Responso por las recreativas I: Out Run


El próximo verano me echo a la carretera. Tal es el pensamiento que me viene a la mente cada vez que recuerdo otro de los arcades que me tenía fascinado de pequeñito, Out Run.
En la urbanización donde solía veranear cuando era un criajo había un pequeño bar/hogar del jubilado que misteriosamente, además de mesitas de mármol llenas de cartas y fichas de dominó, tenía un par de recreativas en una esquina sombría que nadie conseguía explicarse cómo habían llegado a parar allí. Una de ellas era Out Run; de la otra hablaré otro día.

Los malotes del lugar se apiñaban contínuamente para mostrar lo buenos que eran con este juego de carreras. Tan bien corrían los malditos que me hacían sentir cohibido con sólo pensar en cómo sería jugar contra ellos. Cuando la máquina quedaba milagrosamente vacía me avergonzaba sentarme en ella sabiendo que podría ponerme en evidencia ante los sempiternos jugones y todo aquel abuelete que casualmente dirigiera sus ojos hacia la pantalla del mueble. Por ello, me contentaba sólo con mirar. Tantas tardes pasé viendo las alegrías y frustraciones de la gente al volante del pixelado Ferrari que llegué a pillarle cariño a una recreativa a la que, finalmente, no llegué a jugar nunca.

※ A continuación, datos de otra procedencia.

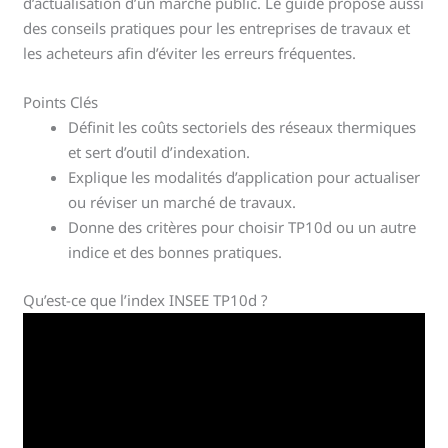
d’actualisation d’un marché public. Le guide propose aussi
des conseils pratiques pour les entreprises de travaux et
les acheteurs afin d’éviter les erreurs fréquentes.
Points Clés
Définit les coûts sectoriels des réseaux thermiques
et sert d’outil d’indexation.
Explique les modalités d’application pour actualiser
ou réviser un marché de travaux.
Donne des critères pour choisir TP10d ou un autre
indice et des bonnes pratiques.
Qu’est-ce que l’index INSEE TP10d ?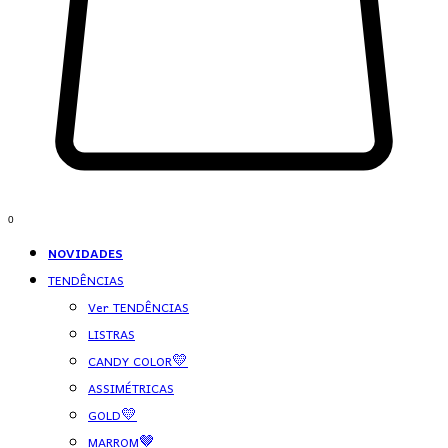
0
NOVIDADES
TENDÊNCIAS
Ver TENDÊNCIAS
LISTRAS
CANDY COLOR💛
ASSIMÉTRICAS
GOLD💛
MARROM🤎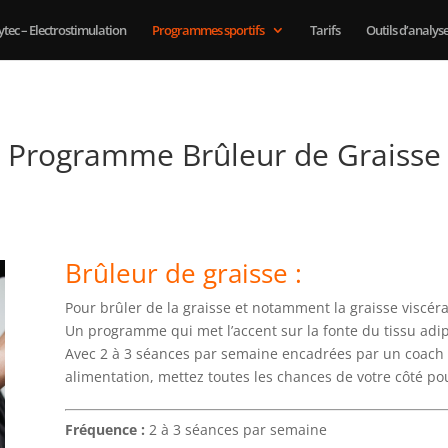
tec – Electrostimulation
Programmes sportifs
Tarifs
Outils d’analys
Programme Brûleur de Graiss
Brûleur de graisse :
Pour brûler de la graisse et notamment la graisse viscéra
Un programme qui met l’accent sur la fonte du tissu adi
Avec 2 à 3 séances par semaine encadrées par un coach s
alimentation, mettez toutes les chances de votre côté pou
Fréquence :
2 à 3 séances par semaine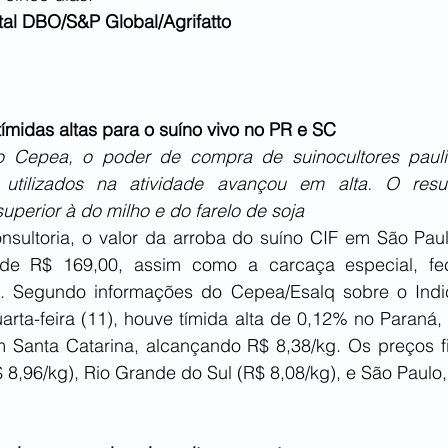
tal DBO/S&P Global/Agrifatto
 tímidas altas para o suíno vivo no PR e SC
 Cepea, o poder de compra de suinocultores paulist
 utilizados na atividade avançou em alta. O result
superior à do milho e do farelo de soja
sultoria, o valor da arroba do suíno CIF em São Paulo 
e R$ 169,00, assim como a carcaça especial, fe
. Segundo informações do Cepea/Esalq sobre o Indic
uarta-feira (11), houve tímida alta de 0,12% no Paraná
 Santa Catarina, alcançando R$ 8,38/kg. Os preços fi
8,96/kg), Rio Grande do Sul (R$ 8,08/kg), e São Paulo, 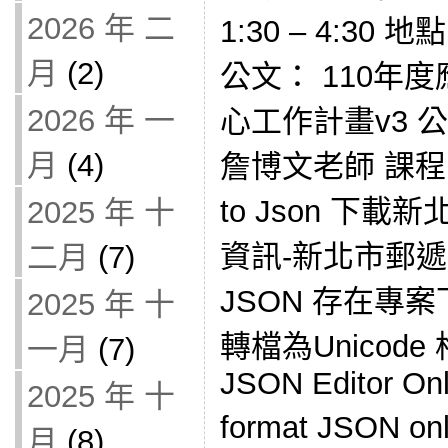
2026 年 二
1:30 – 4:3
月
(2)
公文： 110年
2026 年 一
心工作計畫v3 
月
(4)
詹博文老師 課程內容
to Json 下
2025 年 十
資訊-新北市郵遞區
二月
(7)
JSON 存在專案
2025 年 十
轉檔為Unicod
一月
(7)
JSON Editor Onli
2025 年 十
format JSON
月
(8)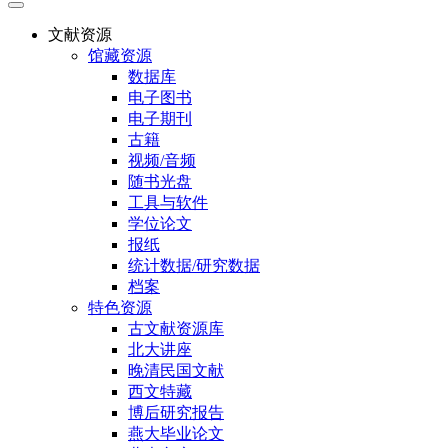
文献资源
馆藏资源
数据库
电子图书
电子期刊
古籍
视频/音频
随书光盘
工具与软件
学位论文
报纸
统计数据/研究数据
档案
特色资源
古文献资源库
北大讲座
晚清民国文献
西文特藏
博后研究报告
燕大毕业论文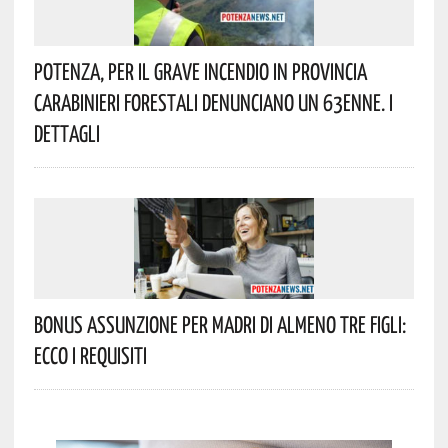
Potenza, Per Il Grave Incendio In Provincia
Carabinieri Forestali Denunciano Un 63enne. I
Dettagli
Bonus Assunzione Per Madri Di Almeno Tre Figli:
Ecco I Requisiti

Aquel conformismo tenía su explicación, después de todo. Ver Out Run me ponía en una especie de trance onírico en el que me veía a mí mismo, ya crecidito, conduciendo aquella bestia roja y haciendo el viaje de mi vida, siempre en dirección a la mejor puesta de sol posible para poder disfrutarla con la chica de mis sueños, quien acuparía el asiento de copiloto. La simple visión de todo aquello me hacía pensar que la vida podría ser realmente maravillosa. Uf, poderosa inocencia...

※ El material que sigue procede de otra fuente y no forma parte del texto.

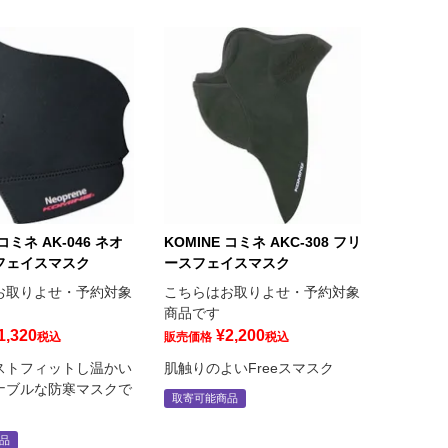
 コミネ AK-046 ネオ
KOMINE コミネ AKC-308 フリ
フェイスマスク
ースフェイスマスク
お取りよせ・予約対象
こちらはお取りよせ・予約対象
商品です
1,320
¥
2,200
税込
販売価格
税込
ストフィットし温かい
肌触りのよいFreeスマスク
ナブルな防寒マスクで
取寄可能商品
品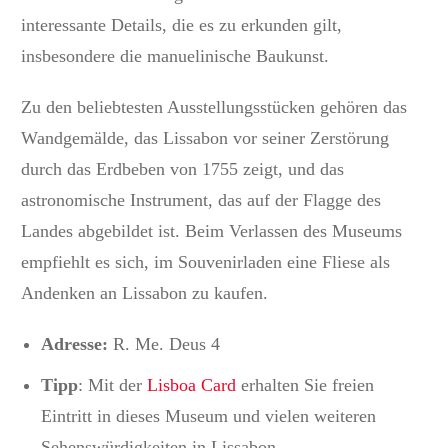
interessante Details, die es zu erkunden gilt,
insbesondere die manuelinische Baukunst.
Zu den beliebtesten Ausstellungsstücken gehören das
Wandgemälde, das Lissabon vor seiner Zerstörung
durch das Erdbeben von 1755 zeigt, und das
astronomische Instrument, das auf der Flagge des
Landes abgebildet ist. Beim Verlassen des Museums
empfiehlt es sich, im Souvenirladen eine Fliese als
Andenken an Lissabon zu kaufen.
Adresse:
R. Me.
Deus 4
Tipp
: Mit der
Lisboa Card
erhalten Sie freien
Eintritt in dieses Museum und vielen weiteren
Sehenswürdigkeiten in Lissabon.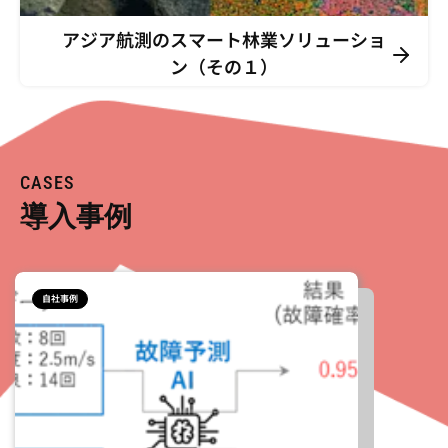
アジア航測のスマート林業ソリューショ
TOP
ン（その１）
SEARCH
CASES
導入事例
自社事例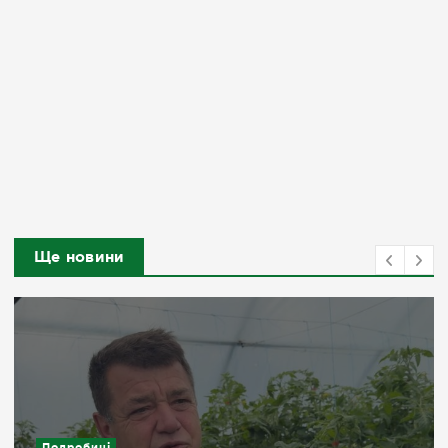
Ще новини
Подробиці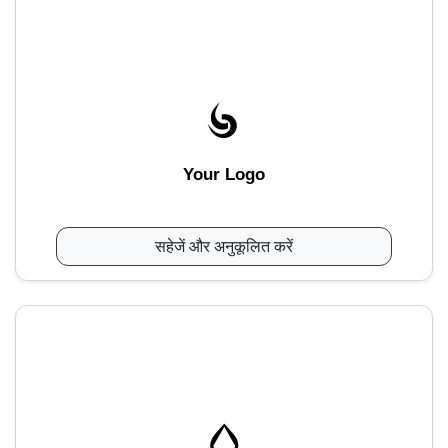
Your Logo
सहेजें और अनुकूलित करें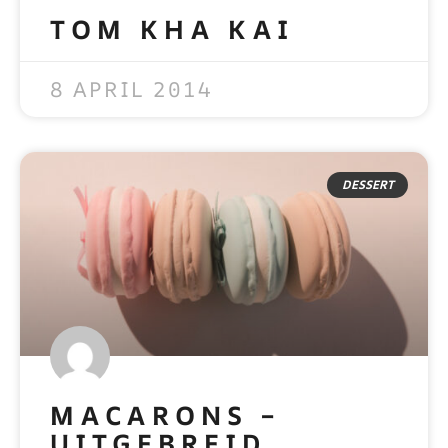
TOM KHA KAI
READ MORE »
8 APRIL 2014
DESSERT
MACARONS –
UITGEBREID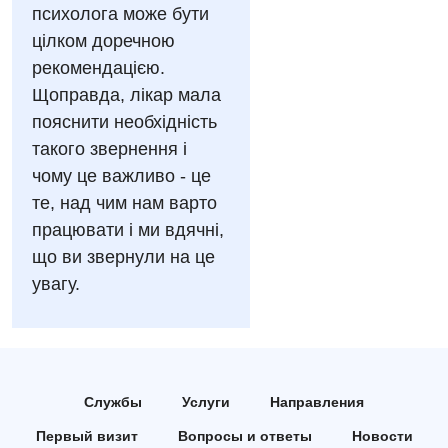
Неврология
психолога може бути
цілком доречною
Нейрохирургия
рекомендацією.
Онкологическое отделение
Щоправда, лікар мала
пояснити необхідність
Ортопедия и травматология
такого звернення і
Отделение интенсивной терапии
чому це важливо - це
те, над чим нам варто
Отделение кардиососудистой патологии и неврологии
працювати і ми вдячні,
Отделение неотложных состояний
що ви звернули на це
увагу.
Оториноларингология
Офтальмологическое отделение
Педиатрическое отделение
Службы
Услуги
Направления
Проктология
Первый визит
Вопросы и ответы
Новости
Пульмонология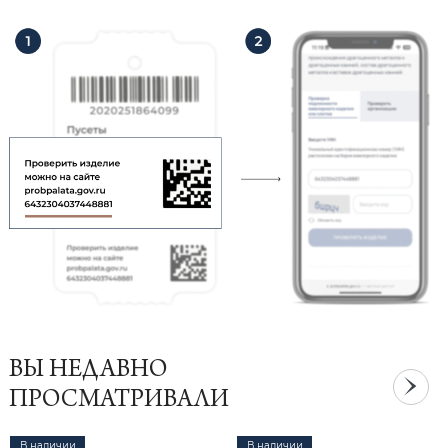
ВЫ НЕДАВНО
ПРОСМАТРИВАЛИ
В наличии
В наличии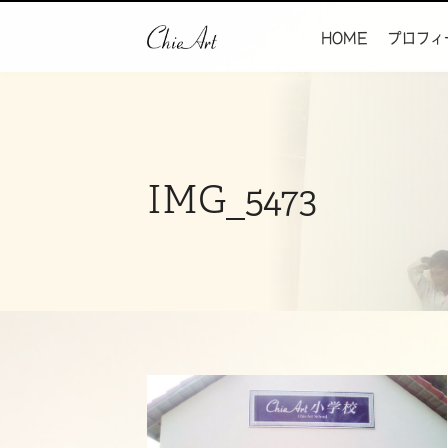
HOME
プロフィ
IMG_5473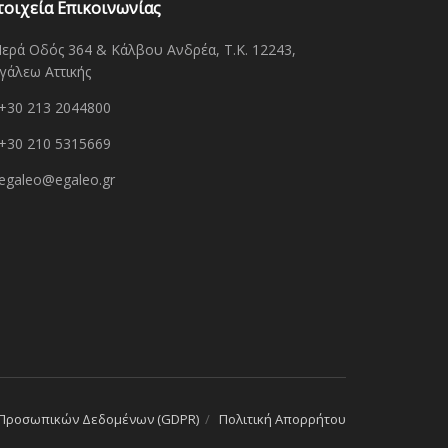
τοιχεία Επικοινωνίας
Ιερά Οδός 364 & Κάλβου Ανδρέα, Τ.Κ. 12243,
γάλεω Αττικής
+30 213 2044800
+30 210 5315669
egaleo@egaleo.gr
 Προσωπικών Δεδομένων (GDPR)
Πολιτική Απορρήτου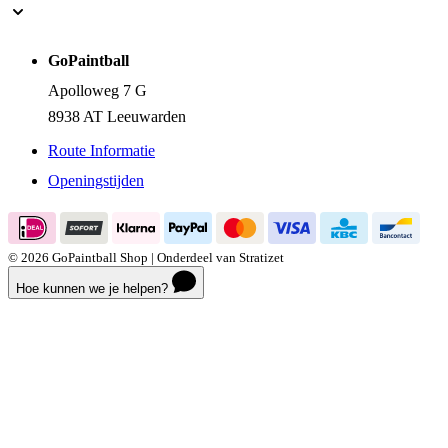
GoPaintball
Apolloweg 7 G
8938 AT Leeuwarden
Route Informatie
Openingstijden
© 2026 GoPaintball Shop | Onderdeel van Stratizet
Hoe kunnen we je helpen?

Los años han pasado implacablemente, y ése espejismo, curiosamente, no ha terminado de desvanecerse. Obviamente, cada vez parece más lejano e irreal que cuando era pequeño. No tengo ningún Ferrari, ni siquiera tengo coche. La pasta para hacer el viaje y recorrer la costa americana en buga puede que sí la haya reunido, pero mis necesidades y prioridades siempre tendrán que ser otras, al menos hasta que me toque la lotería a la que nunca juego.

Ya hace años que no veraneo en aquella urbanización, pero aunque volviera sería imposible presenciar una escena de ambientillo parecida a las que tan vívidamente recuerdo. Aquel bar con sus dos arcades, veteranos de la vida y jóvenes fumetas e impacientes por demostrar que podían llegar varios checkpoints más lejos que los demás hoy no es más que un amasijo de cascotes y madera podrida cuyo acceso está vetado para que no pilles el tétanos con algún clavo suelto. Creo que las máquinas continúan allí, polvorientas. Nunca fueron reemplazadas por otras más punteras y aguantaron lo mismo que el antro, estoicamente, hasta el día en que su dueño se dio cuenta de que aquello no daba para más.

Al menos, algo he sacado en positivo de recordar esos momentos. Ahora sé que si algo malo me pasara (toco madera) y mi alma tuviera que deambular por este corrupto mundo, existe un lugar al que me gustaría encantar y embrujar... cumpla o no en vida con la meta de vivir mi propio Out Run. Mi risa maquiavélica resonará algún día en las paredes desconchadas del "club", como solían llamarle. Unos recreativos nada covencionales, pero recreativos al fin y al cabo. Pocos arcades, poca gente, pero mucho pique y buen rollo.